22 January, 2003

Top 51 Ways To Torment An Evil Lawn Gnome
By Emo Kid

Rank:
1) Evil pink flamingos...or maybe large ceramic trolls.
2) Convince the nieghbourhood dogs it's a fire hydrant
3) Put him under your birdfeeder to collect the birds' "deposits"
4) Cute Female Lawn Gnome in a pentagram of Snail and Slug Death
5) Cry 'Havoc' and let loose the Termites of War!!!
6) Give it an Elmo doll for company
7) make another lawn gnome and chop it in half in front of him
8) tie him above the fireplace
9) sick a beaver on him
10) sledgehammer
11) stand it next to one of those lawn geese, and dress it in a matching costume
12) Buy him the book 'Wood Carving for Dummies'
13) start singing "Hi Ho"
14) Force it to associate with Evil Lawn Elves and Evil Lawn Halflings
15) Run around it re-enacting LOTR fight scenes
16) Run it over with the lawn mower of God
17) Introduce it to an Evil Lawn Gnome Salesman
18) Paint on a red target. Here come the pigeons!!!
19) Place Richard Simmons Chia Pets all over your lawn
20) give him a wooden building block and write "you're next" on it
21) Turn the sprinkler system on.
22) Hide your underpants
23) Give out its cell phone number to Telemarketing companies
24) spray him with wood cleaner
25) chip off his "old block"
26) Sledge-a-matic !!!
27) introduce him to your new cat
28) Burn it with gasoline and a match
29) Make him eat a wooden spoon. Cannibal!
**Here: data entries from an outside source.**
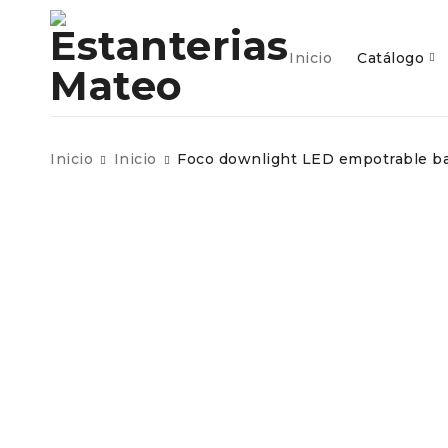
inicio
c
Inicio
Catálogo
Inicio
Inicio
Foco downlight LED empotrable b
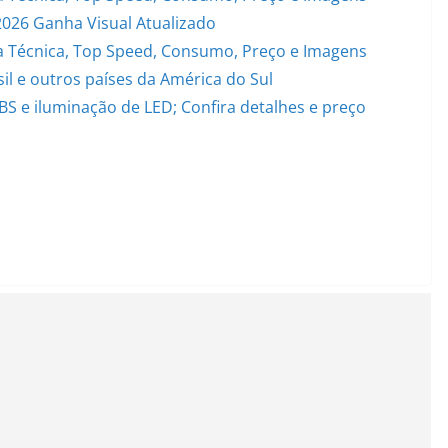
2026 Ganha Visual Atualizado
 Técnica, Top Speed, Consumo, Preço e Imagens
il e outros países da América do Sul
S e iluminação de LED; Confira detalhes e preço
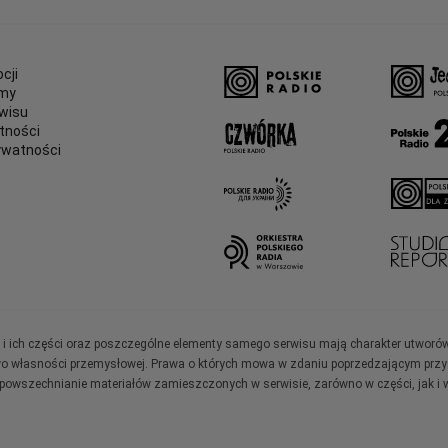
cji
amy
wisu
tności
ywatności
e
ały i ich części oraz poszczególne elementy samego serwisu mają charakter utworó
wo własności przemysłowej. Prawa o których mowa w zdaniu poprzedzającym przysł
zpowszechnianie materiałów zamieszczonych w serwisie, zarówno w części, jak i w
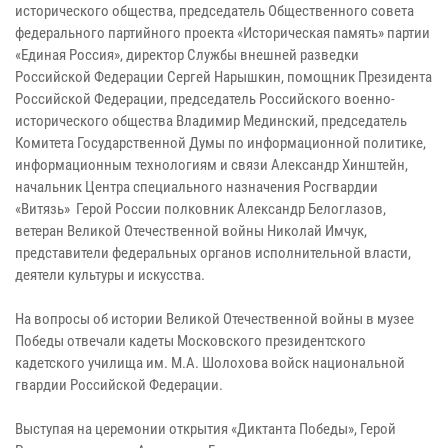
исторического общества, председатель Общественного совета
федерального партийного проекта «Историческая память» партии
«Единая Россия», директор Службы внешней разведки
Российской Федерации Сергей Нарышкин, помощник Президента
Российской Федерации, председатель Российского военно-
исторического общества Владимир Мединский, председатель
Комитета Государственной Думы по информационной политике,
информационным технологиям и связи Александр Хинштейн,
начальник Центра специального назначения Росгвардии
«Витязь» Герой России полковник Александр Белоглазов,
ветеран Великой Отечественной войны Николай Имчук,
представители федеральных органов исполнительной власти,
деятели культуры и искусства.
На вопросы об истории Великой Отечественной войны в музее
Победы отвечали кадеты Московского президентского
кадетского училища им. М.А. Шолохова войск национальной
гвардии Российской Федерации.
Выступая на церемонии открытия «Диктанта Победы», Герой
30) Hammer a nail up his a@#
31) Lock him away with the Dell Kid
32) Embarrass it by placing it next to the drunk holding the light pole
33) tie him to a chair and make him watch "Snow White"
34) dig a hole in his lawn
35) Take one for a drive.. tied to the back of your car.
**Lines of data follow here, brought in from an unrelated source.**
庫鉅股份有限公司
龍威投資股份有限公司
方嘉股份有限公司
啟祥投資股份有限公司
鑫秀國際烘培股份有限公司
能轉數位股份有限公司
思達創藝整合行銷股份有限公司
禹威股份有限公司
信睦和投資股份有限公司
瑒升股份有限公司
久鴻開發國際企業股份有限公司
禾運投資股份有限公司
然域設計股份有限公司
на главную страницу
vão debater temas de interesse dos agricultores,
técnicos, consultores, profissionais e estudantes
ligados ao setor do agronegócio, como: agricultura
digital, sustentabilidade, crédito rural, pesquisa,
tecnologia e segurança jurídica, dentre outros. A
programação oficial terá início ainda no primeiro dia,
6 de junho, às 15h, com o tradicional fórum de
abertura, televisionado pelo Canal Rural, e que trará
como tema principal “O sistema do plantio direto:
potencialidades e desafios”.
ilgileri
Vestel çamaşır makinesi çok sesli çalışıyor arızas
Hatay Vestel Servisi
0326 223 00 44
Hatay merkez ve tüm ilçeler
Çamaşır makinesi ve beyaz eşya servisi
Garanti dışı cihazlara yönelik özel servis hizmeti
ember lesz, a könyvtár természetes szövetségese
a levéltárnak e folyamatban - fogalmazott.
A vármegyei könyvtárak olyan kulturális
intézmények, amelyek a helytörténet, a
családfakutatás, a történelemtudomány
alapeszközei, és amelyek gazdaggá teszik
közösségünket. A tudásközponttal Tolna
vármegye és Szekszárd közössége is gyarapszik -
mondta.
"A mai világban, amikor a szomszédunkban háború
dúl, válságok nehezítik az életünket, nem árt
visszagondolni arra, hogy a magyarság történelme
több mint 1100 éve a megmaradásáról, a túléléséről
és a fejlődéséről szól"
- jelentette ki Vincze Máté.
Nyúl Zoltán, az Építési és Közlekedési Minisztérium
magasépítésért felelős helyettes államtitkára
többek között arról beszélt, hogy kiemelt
36) Lure it in a box with an acorn
37) say "I want your woody!"
38) Turn your toyota tacoma into a low rider. refilm commercial
39) Run them over with a lawnmower.
40) grab an axe and run after him
41) Lock him in a dark basement
42) Paint him red and let the dog loose
43) Put a Newborn Baby at His Doorstep and Observe the Hilarious Consequences
44) take away his tools
45) re-paint it
46) grab a block of wood and put lips on it in a cage
47) say "You'd make a nice guitar"
48) say "look there's a new front yard" and laugh at him
49) bring over Minime or Danny Devito
50) stick tree bark in his bed covers
51) Take his lamp. It will look like he's a neo-Nazi.